● PROBLEM TO WORK ON:
Everything from the line containing "Output each element" to the end of the listing is to be set down exactly, both ends included, and nothing before it.

● INPUT MATERIAL:
☆ ☆ ☆ ☆ ☆

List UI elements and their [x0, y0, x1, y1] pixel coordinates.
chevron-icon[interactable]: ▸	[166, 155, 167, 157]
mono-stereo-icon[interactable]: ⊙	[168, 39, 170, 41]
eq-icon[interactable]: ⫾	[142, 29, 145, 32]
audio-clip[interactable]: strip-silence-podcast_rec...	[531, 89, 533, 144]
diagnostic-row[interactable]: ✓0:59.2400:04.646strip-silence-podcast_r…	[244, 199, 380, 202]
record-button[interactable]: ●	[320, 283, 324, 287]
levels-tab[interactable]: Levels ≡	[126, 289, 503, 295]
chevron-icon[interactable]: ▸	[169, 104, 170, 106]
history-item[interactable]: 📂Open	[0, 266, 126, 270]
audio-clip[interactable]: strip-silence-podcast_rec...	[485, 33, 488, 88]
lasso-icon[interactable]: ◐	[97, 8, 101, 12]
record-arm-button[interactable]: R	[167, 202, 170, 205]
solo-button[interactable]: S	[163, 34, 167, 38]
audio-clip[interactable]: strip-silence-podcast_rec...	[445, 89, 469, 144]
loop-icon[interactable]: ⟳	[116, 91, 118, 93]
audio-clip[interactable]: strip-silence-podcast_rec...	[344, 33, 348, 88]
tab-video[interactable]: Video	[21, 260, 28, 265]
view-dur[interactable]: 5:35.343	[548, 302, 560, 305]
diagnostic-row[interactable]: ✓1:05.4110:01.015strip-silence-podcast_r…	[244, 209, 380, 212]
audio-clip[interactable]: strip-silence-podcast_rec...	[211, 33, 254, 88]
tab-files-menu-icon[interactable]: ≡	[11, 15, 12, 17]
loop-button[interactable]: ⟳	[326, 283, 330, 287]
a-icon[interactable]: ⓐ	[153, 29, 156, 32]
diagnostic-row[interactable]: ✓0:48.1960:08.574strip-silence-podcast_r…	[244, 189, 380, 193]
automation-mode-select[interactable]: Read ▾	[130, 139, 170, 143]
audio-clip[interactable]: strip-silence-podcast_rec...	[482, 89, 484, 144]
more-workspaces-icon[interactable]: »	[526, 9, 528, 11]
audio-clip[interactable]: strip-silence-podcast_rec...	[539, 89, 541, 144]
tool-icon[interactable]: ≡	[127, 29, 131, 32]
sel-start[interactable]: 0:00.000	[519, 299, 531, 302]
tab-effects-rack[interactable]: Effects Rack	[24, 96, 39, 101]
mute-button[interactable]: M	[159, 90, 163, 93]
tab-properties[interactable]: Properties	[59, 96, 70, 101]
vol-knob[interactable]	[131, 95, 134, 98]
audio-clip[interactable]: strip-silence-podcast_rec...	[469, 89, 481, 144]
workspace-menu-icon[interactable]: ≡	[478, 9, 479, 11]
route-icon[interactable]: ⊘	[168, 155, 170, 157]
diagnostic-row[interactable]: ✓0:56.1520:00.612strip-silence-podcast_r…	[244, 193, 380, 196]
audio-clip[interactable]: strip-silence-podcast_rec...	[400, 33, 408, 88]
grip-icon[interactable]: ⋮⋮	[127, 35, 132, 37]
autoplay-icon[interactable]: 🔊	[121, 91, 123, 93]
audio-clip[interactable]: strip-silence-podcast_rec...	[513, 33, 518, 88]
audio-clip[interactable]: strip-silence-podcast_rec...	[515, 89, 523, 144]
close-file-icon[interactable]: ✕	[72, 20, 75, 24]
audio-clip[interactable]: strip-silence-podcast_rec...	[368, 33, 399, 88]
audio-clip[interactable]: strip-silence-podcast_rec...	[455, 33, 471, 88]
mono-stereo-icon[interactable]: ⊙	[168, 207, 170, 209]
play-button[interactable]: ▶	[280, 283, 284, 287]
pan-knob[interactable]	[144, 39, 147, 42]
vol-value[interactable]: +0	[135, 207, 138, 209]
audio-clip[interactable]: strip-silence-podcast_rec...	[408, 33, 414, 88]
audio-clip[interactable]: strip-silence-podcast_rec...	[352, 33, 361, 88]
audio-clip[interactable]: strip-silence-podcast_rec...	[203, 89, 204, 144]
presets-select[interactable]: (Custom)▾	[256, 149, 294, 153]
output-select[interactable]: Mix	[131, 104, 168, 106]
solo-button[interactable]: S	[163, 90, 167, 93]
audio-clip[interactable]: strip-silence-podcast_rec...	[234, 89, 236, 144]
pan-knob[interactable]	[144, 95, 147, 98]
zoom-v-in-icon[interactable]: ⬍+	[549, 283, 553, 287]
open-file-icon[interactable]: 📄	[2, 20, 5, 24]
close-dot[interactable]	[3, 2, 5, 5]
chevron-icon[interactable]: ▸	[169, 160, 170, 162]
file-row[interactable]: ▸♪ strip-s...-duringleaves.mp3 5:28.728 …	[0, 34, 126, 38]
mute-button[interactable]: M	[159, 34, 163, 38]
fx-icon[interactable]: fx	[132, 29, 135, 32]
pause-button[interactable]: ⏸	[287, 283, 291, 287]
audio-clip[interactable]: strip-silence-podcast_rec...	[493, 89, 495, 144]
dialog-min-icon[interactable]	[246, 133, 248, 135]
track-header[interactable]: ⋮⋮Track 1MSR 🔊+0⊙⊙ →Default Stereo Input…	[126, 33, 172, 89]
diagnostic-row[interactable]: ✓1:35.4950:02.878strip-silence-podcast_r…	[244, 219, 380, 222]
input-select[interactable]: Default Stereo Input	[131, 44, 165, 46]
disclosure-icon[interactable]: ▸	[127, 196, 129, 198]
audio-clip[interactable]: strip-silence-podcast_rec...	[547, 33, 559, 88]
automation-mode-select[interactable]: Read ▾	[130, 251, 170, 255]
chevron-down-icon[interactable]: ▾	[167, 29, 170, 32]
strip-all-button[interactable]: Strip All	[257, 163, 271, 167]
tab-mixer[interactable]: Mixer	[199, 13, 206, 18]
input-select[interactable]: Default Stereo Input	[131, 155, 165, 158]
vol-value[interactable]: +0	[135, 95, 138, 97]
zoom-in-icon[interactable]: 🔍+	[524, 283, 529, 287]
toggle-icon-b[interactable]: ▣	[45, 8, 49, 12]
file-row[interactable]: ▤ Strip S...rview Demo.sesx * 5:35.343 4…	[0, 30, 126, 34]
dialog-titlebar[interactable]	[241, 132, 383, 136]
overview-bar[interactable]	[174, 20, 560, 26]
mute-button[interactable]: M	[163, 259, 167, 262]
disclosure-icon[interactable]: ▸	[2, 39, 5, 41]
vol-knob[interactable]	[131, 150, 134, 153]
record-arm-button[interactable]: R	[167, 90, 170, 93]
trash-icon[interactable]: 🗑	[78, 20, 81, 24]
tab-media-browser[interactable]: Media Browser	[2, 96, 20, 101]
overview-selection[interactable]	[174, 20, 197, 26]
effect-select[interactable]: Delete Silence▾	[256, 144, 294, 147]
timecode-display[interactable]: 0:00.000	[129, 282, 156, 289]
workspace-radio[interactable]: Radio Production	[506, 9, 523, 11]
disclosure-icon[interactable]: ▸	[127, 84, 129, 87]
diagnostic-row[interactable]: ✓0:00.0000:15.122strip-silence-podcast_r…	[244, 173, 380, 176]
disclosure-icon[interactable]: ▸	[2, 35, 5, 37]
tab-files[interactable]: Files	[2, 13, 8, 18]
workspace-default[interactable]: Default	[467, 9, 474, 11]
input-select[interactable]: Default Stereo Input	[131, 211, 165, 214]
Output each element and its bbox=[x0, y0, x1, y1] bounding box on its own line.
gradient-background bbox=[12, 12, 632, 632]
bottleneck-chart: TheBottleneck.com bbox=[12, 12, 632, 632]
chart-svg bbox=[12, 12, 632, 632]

☆ ☆ ☆ ☆ ☆

● TASK ANSWER:
Output each element and its bbox=[x0, y0, x1, y1] bounding box on its own line.
gradient-background bbox=[12, 12, 632, 632]
bottleneck-chart: TheBottleneck.com bbox=[12, 12, 632, 632]
chart-svg bbox=[12, 12, 632, 632]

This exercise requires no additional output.